__What is required__: Omit the pictures. Print each entry below exactly.

__Extracted information__:
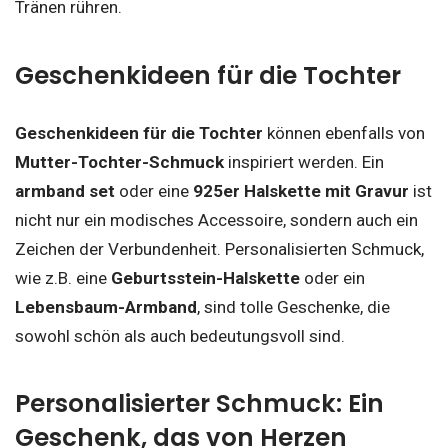
Tränen rühren.
Geschenkideen für die Tochter
Geschenkideen für die Tochter
können ebenfalls von
Mutter-Tochter-Schmuck
inspiriert werden. Ein
armband set
oder eine
925er Halskette mit Gravur
ist
nicht nur ein modisches Accessoire, sondern auch ein
Zeichen der Verbundenheit. Personalisierten Schmuck,
wie z.B. eine
Geburtsstein-Halskette
oder ein
Lebensbaum-Armband
, sind tolle Geschenke, die
sowohl schön als auch bedeutungsvoll sind.
Personalisierter Schmuck: Ein
Geschenk, das von Herzen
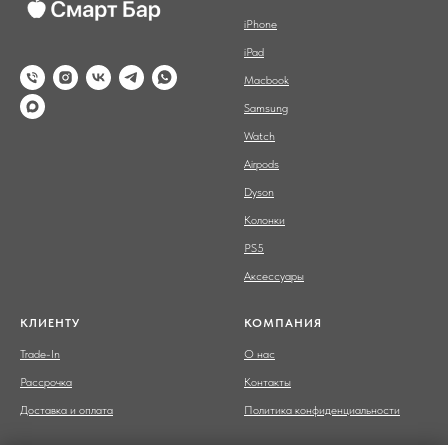
iPhone
iPad
Macbook
Samsung
Watch
Airpods
Dyson
Колонки
PS5
Аксессуары
КЛИЕНТУ
КОМПАНИЯ
Trade-In
О нас
Рассрочка
Контакты
Доставка и оплата
Политика конфиденциальности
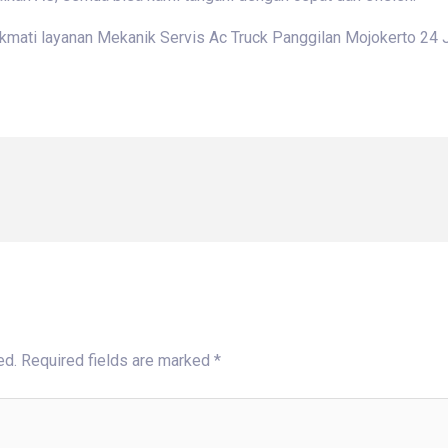
ikmati layanan Mekanik Servis Ac Truck Panggilan Mojokerto 24 J
ed.
Required fields are marked
*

__Task solution__:
Tränen rühren.
Geschenkideen für die Tochter
Geschenkideen für die Tochter
können ebenfalls von
Mutter-Tochter-Schmuck
inspiriert werden. Ein
armband set
oder eine
925er Halskette mit Gravur
ist
nicht nur ein modisches Accessoire, sondern auch ein
Zeichen der Verbundenheit. Personalisierten Schmuck,
wie z.B. eine
Geburtsstein-Halskette
oder ein
Lebensbaum-Armband
, sind tolle Geschenke, die
sowohl schön als auch bedeutungsvoll sind.
Personalisierter Schmuck: Ein
Geschenk, das von Herzen
iPhone
iPad
Macbook
Samsung
Watch
Airpods
Dyson
Колонки
PS5
Аксессуары
КЛИЕНТУ
КОМПАНИЯ
Trade-In
О нас
Рассрочка
Контакты
Доставка и оплата
Политика конфиденциальности
ikmati layanan Mekanik Servis Ac Truck Panggilan Mojokerto 24 J
ed.
Required fields are marked
*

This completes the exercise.